5 Mart 2012 Pazartesi

726.bölüm..


arabayı  ben kullandım..  ziyanın arabası ,teyzemlerin evinin önündeydi.. 
bu sefer içinde ,uyumuyordu ama.. abimin arabası da duruyordu.. onu da söyleyim de.. 
 
eve gelip..tunaya el ele.. yukarı çıktık..
yatağım yastığım, hiç bu kadar cazip görünmemişti gözüme..
duştan çıkıp.. tunanın yanına ,uzandığımı hatırlıyorum.. 
******
yağmur sesine uyandım..herhalde.. 
gece mi,sabah mı..ben neredeyim.. gibi sorular dolaşıyor kafamda.. 
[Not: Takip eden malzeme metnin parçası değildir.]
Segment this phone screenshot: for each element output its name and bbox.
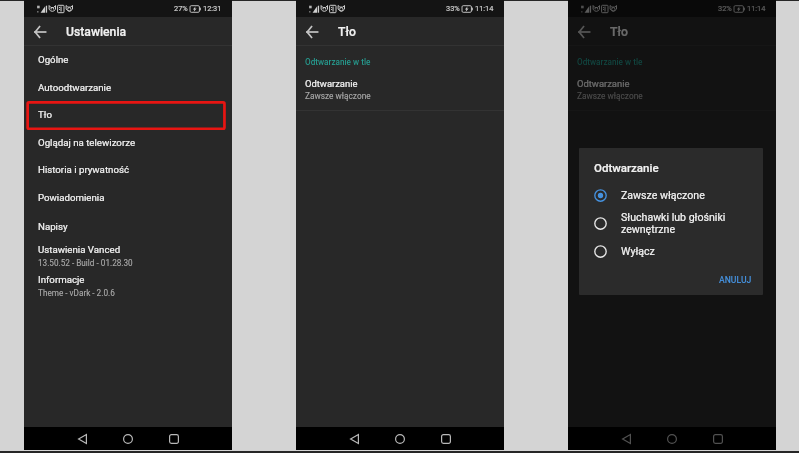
staticText: 13.50.52 - Build - 01.28.30 — [38, 258, 133, 268]
staticText: Oglądaj na telewizorze — [38, 137, 136, 148]
staticText: Autoodtwarzanie — [38, 82, 112, 93]
staticText: Tło — [610, 25, 628, 39]
staticText: Napisy — [38, 221, 68, 232]
staticText: Ogólne — [38, 54, 69, 65]
staticText: Ustawienia Vanced — [38, 244, 121, 255]
button[interactable]: Autoodtwarzanie — [24, 73, 232, 101]
button[interactable]: Słuchawki lub głośniki — [579, 208, 763, 238]
staticText: Zawsze włączone — [305, 91, 371, 101]
button[interactable]: Powiadomienia — [24, 183, 232, 211]
staticText: Informacje — [38, 274, 85, 285]
staticText: 12:31 — [203, 4, 222, 13]
button[interactable]: Home — [389, 428, 411, 450]
button[interactable]: Recent apps — [435, 428, 457, 450]
button[interactable]: Ogólne — [24, 46, 232, 73]
staticText: 32% — [718, 4, 732, 13]
button[interactable]: Navigate up — [29, 17, 51, 46]
button[interactable]: Oglądaj na telewizorze — [24, 128, 232, 156]
button[interactable]: Recent apps — [707, 428, 729, 450]
button[interactable]: Informacje — [24, 271, 232, 301]
staticText: Historia i prywatność — [38, 164, 129, 175]
staticText: Zawsze włączone — [621, 189, 705, 201]
staticText: Powiadomienia — [38, 192, 105, 203]
button[interactable]: Home — [117, 428, 139, 450]
button[interactable]: Home — [661, 428, 683, 450]
button[interactable]: Navigate up — [301, 17, 323, 46]
button[interactable]: ANULUJ — [705, 269, 763, 295]
button[interactable]: Back — [343, 428, 365, 450]
button[interactable]: Historia i prywatność — [24, 156, 232, 183]
staticText: Odtwarzanie w tle — [305, 57, 371, 67]
staticText: 11:14 — [747, 4, 766, 13]
staticText: zewnętrzne — [621, 223, 675, 235]
button[interactable]: Wyłącz — [579, 238, 763, 264]
staticText: ANULUJ — [719, 275, 752, 285]
staticText: 27% — [174, 4, 188, 13]
button[interactable]: Navigate up — [573, 17, 595, 46]
staticText: Tło — [338, 25, 356, 39]
staticText: Słuchawki lub głośniki — [621, 211, 726, 223]
button[interactable]: Zawsze włączone — [579, 182, 763, 208]
button[interactable]: Odtwarzanie — [296, 78, 504, 101]
staticText: Ustawienia — [66, 25, 127, 39]
staticText: Odtwarzanie w tle — [577, 57, 643, 67]
staticText: Wyłącz — [621, 245, 655, 257]
button[interactable]: Tło — [24, 101, 232, 128]
staticText: 33% — [446, 4, 460, 13]
staticText: Theme - vDark - 2.0.6 — [38, 288, 115, 298]
button[interactable]: Back — [615, 428, 637, 450]
staticText: Zawsze włączone — [577, 91, 643, 101]
button[interactable]: Napisy — [24, 211, 232, 241]
staticText: Odtwarzanie — [305, 78, 358, 89]
staticText: Tło — [38, 109, 52, 120]
staticText: 11:14 — [475, 4, 494, 13]
button[interactable]: Back — [71, 428, 93, 450]
button[interactable]: Ustawienia Vanced — [24, 241, 232, 271]
staticText: Odtwarzanie — [594, 161, 659, 174]
button[interactable]: Odtwarzanie — [568, 78, 776, 101]
staticText: Odtwarzanie — [577, 78, 630, 89]
button[interactable]: Recent apps — [163, 428, 185, 450]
saate baktım..o ne.. beş mi olmuş.. akşamın beşi mi..  
esnettim vücudumu..yapabildiğim kadarıyla tabi.. tuna öyle bir sarılmış ki,bana.. 
çok da derin uyuyor.. çiftlikte işler var diyordu.. gidememiş demek ki.. 
 
bende işe gitmedim.. üstelik ,cumartesi bugün.. 
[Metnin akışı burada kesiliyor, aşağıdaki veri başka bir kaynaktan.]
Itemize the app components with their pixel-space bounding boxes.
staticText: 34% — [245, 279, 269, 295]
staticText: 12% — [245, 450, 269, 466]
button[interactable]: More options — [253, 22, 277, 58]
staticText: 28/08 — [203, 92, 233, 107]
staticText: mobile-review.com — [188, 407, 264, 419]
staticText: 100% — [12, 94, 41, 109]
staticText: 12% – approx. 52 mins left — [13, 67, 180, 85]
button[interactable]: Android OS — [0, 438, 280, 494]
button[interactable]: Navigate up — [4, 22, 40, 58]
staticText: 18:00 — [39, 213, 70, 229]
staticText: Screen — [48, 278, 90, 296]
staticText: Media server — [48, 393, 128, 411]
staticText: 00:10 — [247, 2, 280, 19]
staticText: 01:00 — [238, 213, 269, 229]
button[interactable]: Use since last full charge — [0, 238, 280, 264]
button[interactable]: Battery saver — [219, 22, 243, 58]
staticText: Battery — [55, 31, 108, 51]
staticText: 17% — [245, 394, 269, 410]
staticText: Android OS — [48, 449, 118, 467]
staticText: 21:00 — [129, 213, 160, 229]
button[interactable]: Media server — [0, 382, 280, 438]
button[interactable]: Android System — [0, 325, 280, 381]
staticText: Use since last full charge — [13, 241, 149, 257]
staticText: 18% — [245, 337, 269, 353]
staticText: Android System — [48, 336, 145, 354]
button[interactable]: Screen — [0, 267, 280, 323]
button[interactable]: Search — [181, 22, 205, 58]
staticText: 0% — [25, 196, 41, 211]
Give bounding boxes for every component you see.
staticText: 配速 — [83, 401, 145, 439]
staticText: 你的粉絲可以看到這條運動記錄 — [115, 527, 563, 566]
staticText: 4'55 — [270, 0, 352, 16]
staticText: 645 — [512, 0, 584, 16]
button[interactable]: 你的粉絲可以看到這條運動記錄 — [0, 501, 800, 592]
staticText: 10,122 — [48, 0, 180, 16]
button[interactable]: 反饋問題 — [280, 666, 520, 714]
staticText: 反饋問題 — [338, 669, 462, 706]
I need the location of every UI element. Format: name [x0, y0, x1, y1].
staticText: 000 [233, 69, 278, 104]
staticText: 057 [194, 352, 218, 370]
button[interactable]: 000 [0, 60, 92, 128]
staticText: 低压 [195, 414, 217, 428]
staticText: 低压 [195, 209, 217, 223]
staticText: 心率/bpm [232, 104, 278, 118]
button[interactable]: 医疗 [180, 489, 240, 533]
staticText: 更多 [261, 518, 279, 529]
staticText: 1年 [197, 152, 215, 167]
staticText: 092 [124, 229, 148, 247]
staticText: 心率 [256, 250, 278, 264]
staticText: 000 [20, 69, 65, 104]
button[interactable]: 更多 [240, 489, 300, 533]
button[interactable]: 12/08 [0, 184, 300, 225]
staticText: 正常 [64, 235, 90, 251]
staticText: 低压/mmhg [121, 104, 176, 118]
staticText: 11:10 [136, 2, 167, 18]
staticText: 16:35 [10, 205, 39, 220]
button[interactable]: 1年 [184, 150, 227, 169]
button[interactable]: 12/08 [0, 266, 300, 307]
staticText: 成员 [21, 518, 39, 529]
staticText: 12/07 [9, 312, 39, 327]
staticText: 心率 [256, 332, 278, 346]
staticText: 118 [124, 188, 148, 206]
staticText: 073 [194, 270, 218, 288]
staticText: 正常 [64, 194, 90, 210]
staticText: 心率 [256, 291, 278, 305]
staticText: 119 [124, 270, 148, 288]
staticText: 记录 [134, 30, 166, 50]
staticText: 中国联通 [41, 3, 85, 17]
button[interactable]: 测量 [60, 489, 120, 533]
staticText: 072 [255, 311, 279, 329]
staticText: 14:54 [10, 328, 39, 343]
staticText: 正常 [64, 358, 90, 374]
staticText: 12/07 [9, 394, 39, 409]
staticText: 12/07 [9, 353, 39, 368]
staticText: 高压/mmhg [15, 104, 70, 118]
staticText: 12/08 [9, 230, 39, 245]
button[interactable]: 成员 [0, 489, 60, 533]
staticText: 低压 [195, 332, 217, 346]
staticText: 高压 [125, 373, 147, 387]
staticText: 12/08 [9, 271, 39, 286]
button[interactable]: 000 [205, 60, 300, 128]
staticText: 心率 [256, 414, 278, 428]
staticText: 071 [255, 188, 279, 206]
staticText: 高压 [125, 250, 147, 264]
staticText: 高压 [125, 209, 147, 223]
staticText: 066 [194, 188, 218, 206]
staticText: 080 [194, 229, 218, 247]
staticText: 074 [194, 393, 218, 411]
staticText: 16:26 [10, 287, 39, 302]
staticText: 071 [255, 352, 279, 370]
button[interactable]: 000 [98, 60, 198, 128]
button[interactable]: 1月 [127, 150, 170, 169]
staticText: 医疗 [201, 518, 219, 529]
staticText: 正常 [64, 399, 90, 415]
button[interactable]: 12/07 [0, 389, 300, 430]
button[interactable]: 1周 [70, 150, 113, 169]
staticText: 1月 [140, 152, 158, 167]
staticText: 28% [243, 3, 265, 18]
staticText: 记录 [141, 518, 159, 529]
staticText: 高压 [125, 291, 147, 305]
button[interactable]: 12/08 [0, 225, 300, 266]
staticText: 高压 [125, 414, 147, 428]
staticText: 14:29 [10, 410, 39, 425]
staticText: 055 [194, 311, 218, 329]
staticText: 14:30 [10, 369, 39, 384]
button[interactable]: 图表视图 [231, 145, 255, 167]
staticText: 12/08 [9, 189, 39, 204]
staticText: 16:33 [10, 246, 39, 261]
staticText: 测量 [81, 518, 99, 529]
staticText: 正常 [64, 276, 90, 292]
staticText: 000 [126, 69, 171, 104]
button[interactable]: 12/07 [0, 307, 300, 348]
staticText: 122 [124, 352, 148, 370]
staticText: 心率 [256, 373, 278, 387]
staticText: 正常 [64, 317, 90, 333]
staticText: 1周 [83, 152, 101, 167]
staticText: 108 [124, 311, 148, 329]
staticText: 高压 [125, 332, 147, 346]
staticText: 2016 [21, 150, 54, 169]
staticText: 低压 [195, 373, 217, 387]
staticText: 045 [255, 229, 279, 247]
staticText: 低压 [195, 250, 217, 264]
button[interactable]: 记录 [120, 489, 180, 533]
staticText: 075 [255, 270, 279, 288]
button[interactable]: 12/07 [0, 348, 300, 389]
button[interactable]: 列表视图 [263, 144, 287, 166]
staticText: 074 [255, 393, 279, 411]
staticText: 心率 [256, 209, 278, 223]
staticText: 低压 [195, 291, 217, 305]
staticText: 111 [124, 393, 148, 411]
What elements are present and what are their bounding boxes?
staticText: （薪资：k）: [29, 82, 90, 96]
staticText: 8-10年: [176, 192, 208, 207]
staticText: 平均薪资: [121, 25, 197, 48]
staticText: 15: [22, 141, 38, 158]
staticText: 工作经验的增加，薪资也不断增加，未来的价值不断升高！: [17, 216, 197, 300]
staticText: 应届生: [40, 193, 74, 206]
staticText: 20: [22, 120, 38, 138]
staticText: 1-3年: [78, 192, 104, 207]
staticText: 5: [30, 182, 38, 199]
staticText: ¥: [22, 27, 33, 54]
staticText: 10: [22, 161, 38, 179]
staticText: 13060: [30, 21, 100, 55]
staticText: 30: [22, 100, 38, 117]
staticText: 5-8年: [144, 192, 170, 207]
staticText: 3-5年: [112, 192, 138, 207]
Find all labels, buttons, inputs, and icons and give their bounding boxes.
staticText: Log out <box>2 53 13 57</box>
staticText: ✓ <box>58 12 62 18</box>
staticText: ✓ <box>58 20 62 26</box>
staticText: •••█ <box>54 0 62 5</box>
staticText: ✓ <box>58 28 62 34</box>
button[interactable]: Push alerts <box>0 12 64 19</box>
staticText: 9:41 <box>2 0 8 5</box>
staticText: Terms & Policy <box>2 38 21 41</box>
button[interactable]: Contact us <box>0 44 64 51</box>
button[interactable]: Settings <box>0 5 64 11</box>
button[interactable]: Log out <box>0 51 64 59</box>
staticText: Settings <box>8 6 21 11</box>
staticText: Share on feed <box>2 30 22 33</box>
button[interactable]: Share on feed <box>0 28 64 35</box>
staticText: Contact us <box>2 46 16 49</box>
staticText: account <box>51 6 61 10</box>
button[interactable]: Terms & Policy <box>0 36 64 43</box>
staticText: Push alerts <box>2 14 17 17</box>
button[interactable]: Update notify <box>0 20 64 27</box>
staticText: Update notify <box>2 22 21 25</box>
usulca kurtardım kendimi. kalktım yataktan.. 
 
 
bornozumu asıp,geceliğimi geçirdim üstüme...  
karmakarışık olmuş saçımı toplayıverdim,gelişi güzel... 
yatak odasının kapısını,çekip.. 
koridordaki telefondan ,vahide hanımı aradım..
durum raporu aldım ..
tamer ..ödevini bırakmış.... yasin ve ziya  uğramış.. nedim ve kemal beylerde gelmişler 
"iki arabada evin önünde dediler,bende aramak istemedim.. pazartesine kalabilirmiş.. 
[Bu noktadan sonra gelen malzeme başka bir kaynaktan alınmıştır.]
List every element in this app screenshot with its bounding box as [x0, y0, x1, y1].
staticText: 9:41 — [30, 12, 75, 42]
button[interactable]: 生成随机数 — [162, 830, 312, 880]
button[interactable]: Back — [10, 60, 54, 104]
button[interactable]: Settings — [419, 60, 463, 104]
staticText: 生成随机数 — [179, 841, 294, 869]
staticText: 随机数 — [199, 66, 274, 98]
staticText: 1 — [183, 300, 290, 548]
şimdide,gelmenizi gerektirecek birşey yok "dedi.. 
 
teşekkür edip ,arayabileceğini söyleyerek...kapattım... 
 
mutfakta birşeyler atıştırdım.. yağmuru seyrederek.. çok güzel yağıyor.. zuhalin şiiri geldi aklıma
ne kadar anlamlıydı.. aşk bu işte dedim, kendime..ziyanın anlatışı da ,çok hoştu.. 
zuhal kesmese ,tam duyacaktık da.. 
yasinle figen,ne alemdeler acaba.. bırakıp geldik.. ikisini,aynı çatı altında.. 
 hiç aklıma gelmemişti bak.. sabırsız demişti,figende... e kimin kardeşi... 
içim burkuldu birden..
 arabada "annem gibi" demesi ..çok dokundu bana...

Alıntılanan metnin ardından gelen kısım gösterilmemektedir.